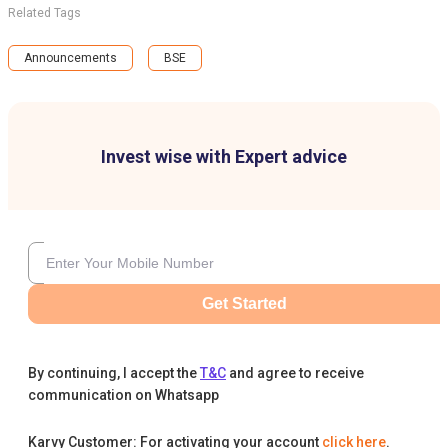
Related Tags
Announcements
BSE
Invest wise with Expert advice
Get Started
By continuing, I accept the
T&C
and agree to receive
communication on Whatsapp
Karvy Customer: For activating your account
click here
.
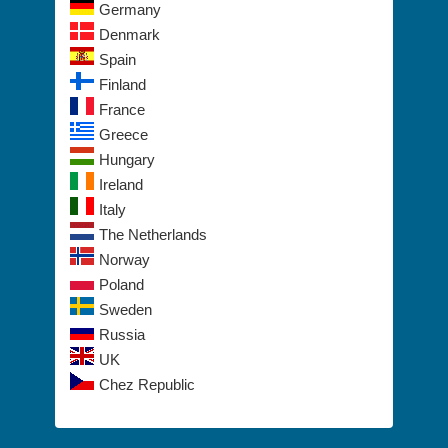
Switzerland
Germany
Denmark
Spain
Finland
France
Greece
Hungary
Ireland
Italy
The Netherlands
Norway
Poland
Sweden
Russia
UK
Chez Republic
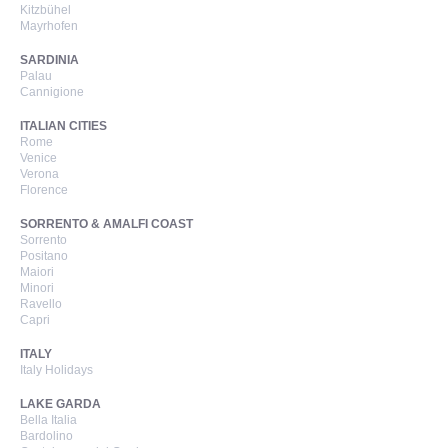
Kitzbühel
Mayrhofen
SARDINIA
Palau
Cannigione
ITALIAN CITIES
Rome
Venice
Verona
Florence
SORRENTO & AMALFI COAST
Sorrento
Positano
Maiori
Minori
Ravello
Capri
ITALY
Italy Holidays
LAKE GARDA
Bella Italia
Bardolino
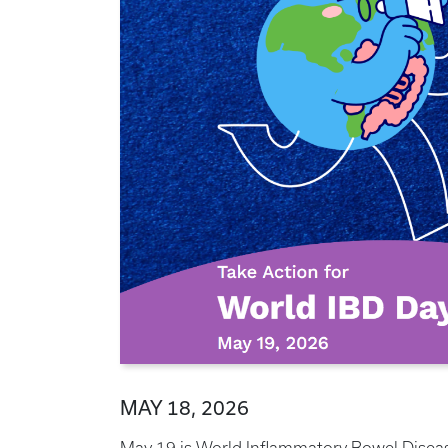
MAY 18, 2026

= = = = =

* **Your instructions**:
The output should hold only the lines from the one containing "Announcements" through the last line of the listing, reproduced exactly, pictures omitted.

* **Problem solution**:
Announcements
BSE
Invest wise with Expert advice
Get Started
By continuing, I accept the
T&C
and agree to receive
communication on Whatsapp
Karvy Customer: For activating your account
click here
.
Switzerland
Germany
Denmark
Spain
Finland
France
Greece
Hungary
Ireland
Italy
The Netherlands
Norway
Poland
Sweden
Russia
UK
Chez Republic
Kitzbühel
Mayrhofen
SARDINIA
Palau
Cannigione
ITALIAN CITIES
Rome
Venice
Verona
Florence
SORRENTO & AMALFI COAST
Sorrento
Positano
Maiori
Minori
Ravello
Capri
ITALY
Italy Holidays
LAKE GARDA
Bella Italia
Bardolino
MAY 18, 2026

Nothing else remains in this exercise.